## EXERCISE
Pictures excluded, copy word for word the lines from the one holding "Editorial Síntesis S.A (113, 1301)" through the last line below.

[Records drawn from a dataset]
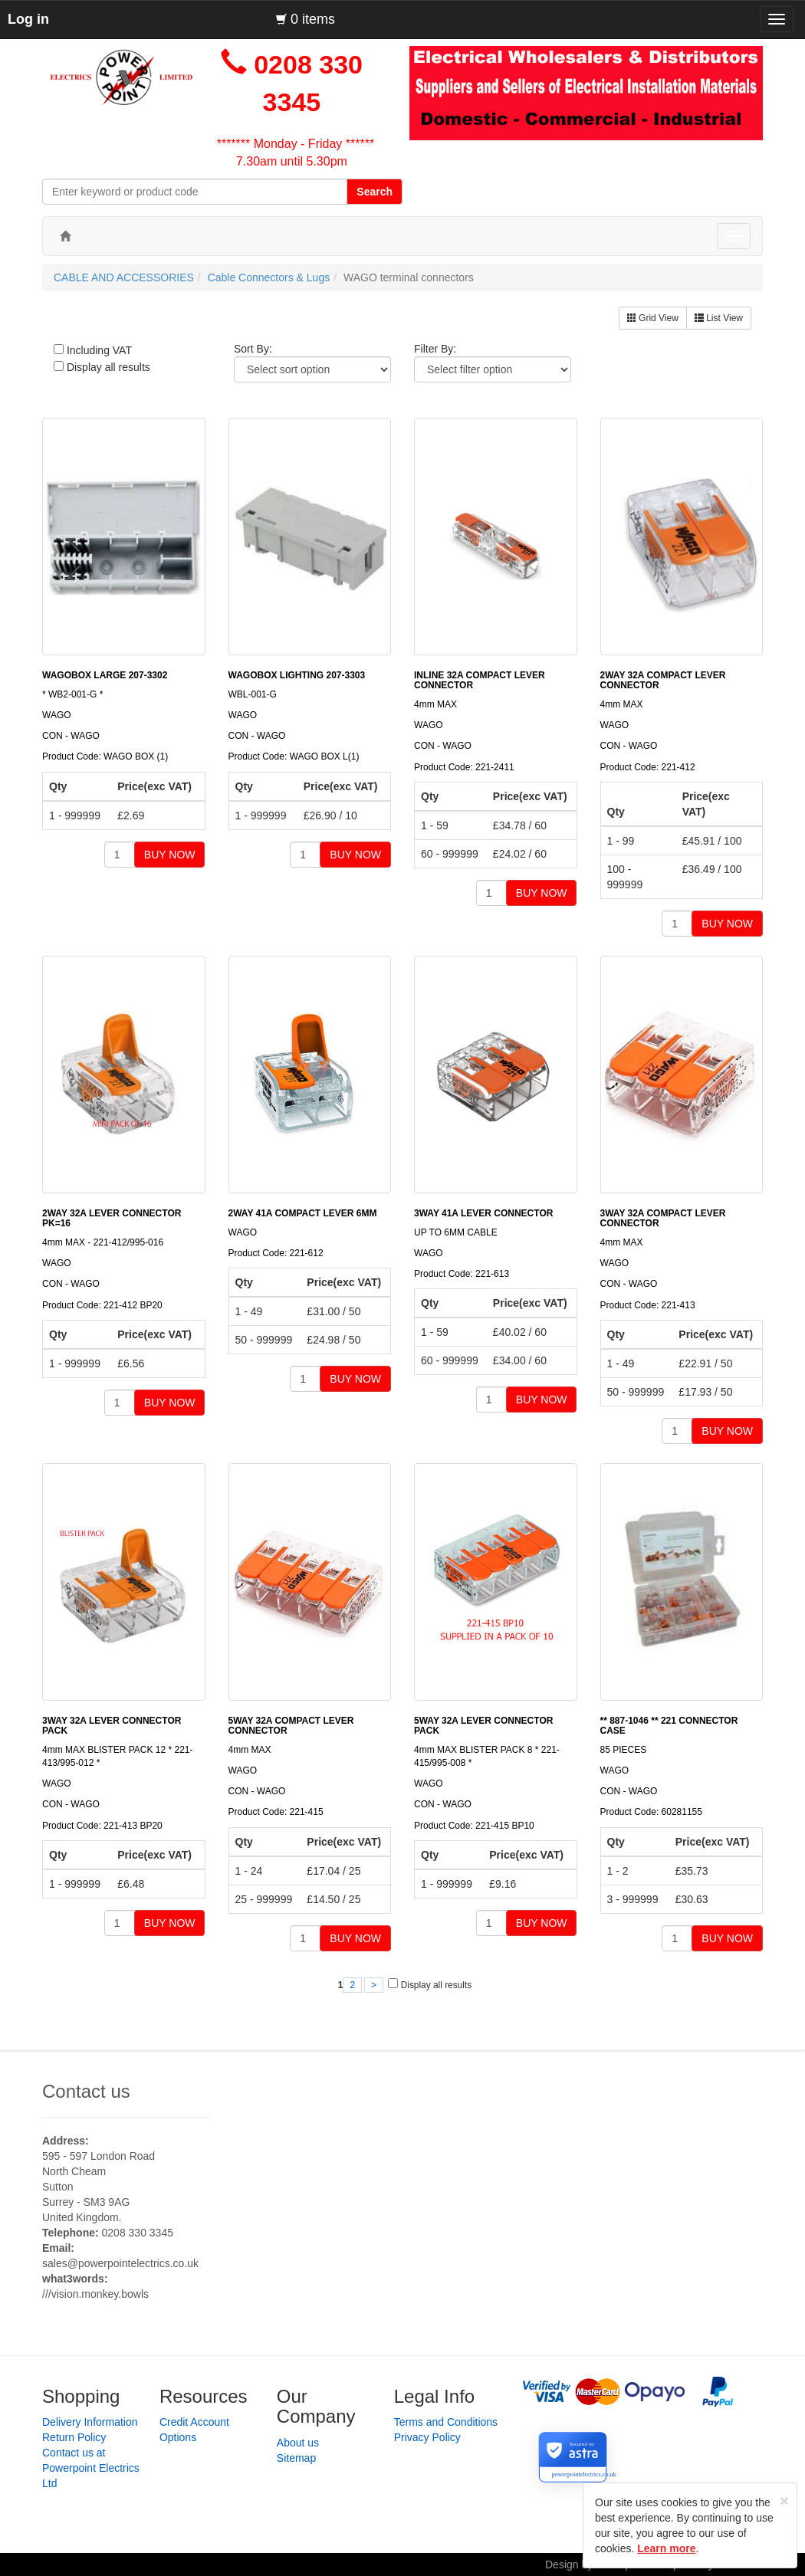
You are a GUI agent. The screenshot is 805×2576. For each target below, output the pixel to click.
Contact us (86, 2091)
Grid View (652, 318)
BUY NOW (170, 854)
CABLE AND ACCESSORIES (124, 277)
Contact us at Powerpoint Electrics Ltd (91, 2467)
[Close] (784, 2500)
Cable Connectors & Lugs (269, 277)
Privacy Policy (427, 2437)
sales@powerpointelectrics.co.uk (120, 2263)
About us (298, 2443)
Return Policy (74, 2437)
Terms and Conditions (446, 2422)
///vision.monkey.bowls (95, 2294)
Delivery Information (90, 2422)
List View (719, 318)
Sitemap (296, 2458)
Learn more (666, 2548)
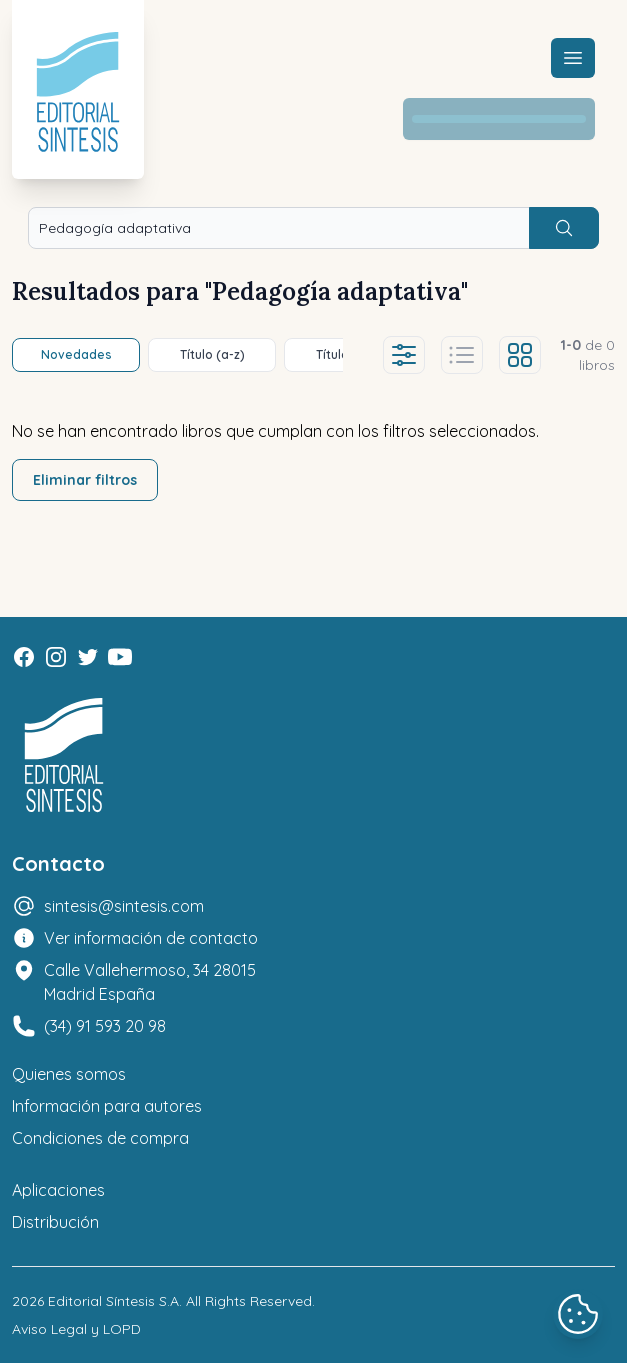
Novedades (76, 354)
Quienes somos (69, 1074)
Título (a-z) (212, 354)
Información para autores (107, 1106)
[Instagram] (56, 657)
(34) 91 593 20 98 (105, 1026)
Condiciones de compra (100, 1138)
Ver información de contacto (151, 938)
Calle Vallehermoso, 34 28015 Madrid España (150, 982)
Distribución (55, 1222)
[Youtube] (120, 657)
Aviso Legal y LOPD (76, 1329)
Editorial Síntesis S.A (113, 1301)
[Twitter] (88, 657)
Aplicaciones (58, 1190)
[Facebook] (24, 657)
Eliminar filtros (85, 480)
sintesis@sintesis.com (124, 906)
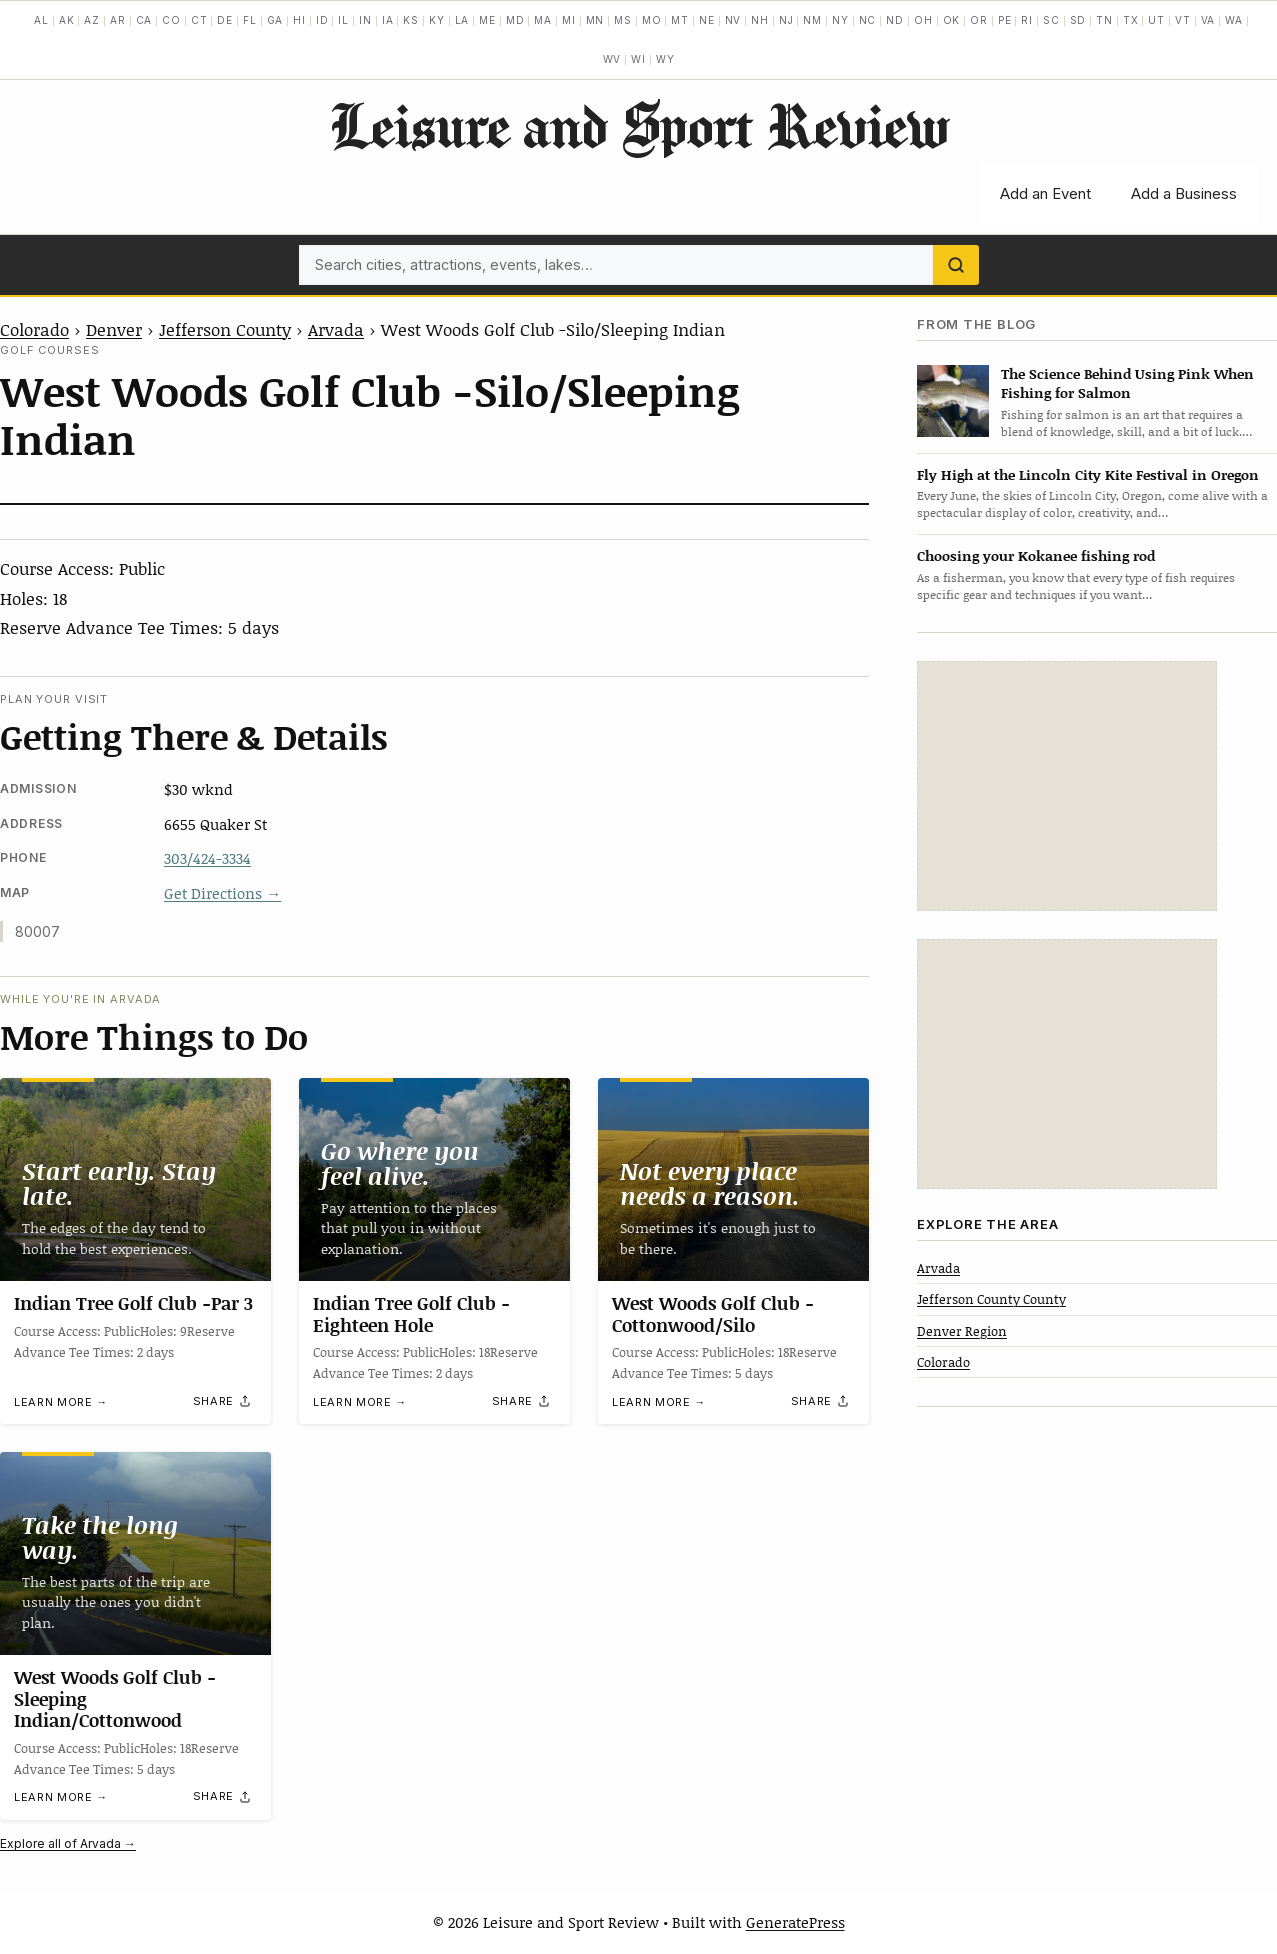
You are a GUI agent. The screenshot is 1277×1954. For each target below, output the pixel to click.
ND (895, 20)
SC (1051, 20)
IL (343, 20)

## RESPONSE TO THIS TASK
Editorial Síntesis S.A (113, 1301)
[Twitter] (88, 657)
Aplicaciones (58, 1190)
[Facebook] (24, 657)
Eliminar filtros (85, 480)
sintesis@sintesis.com (124, 906)
You are a GUI agent. The screenshot is 1277×1954. For each target below, output the pixel to click.
ND (895, 20)
SC (1051, 20)
IL (343, 20)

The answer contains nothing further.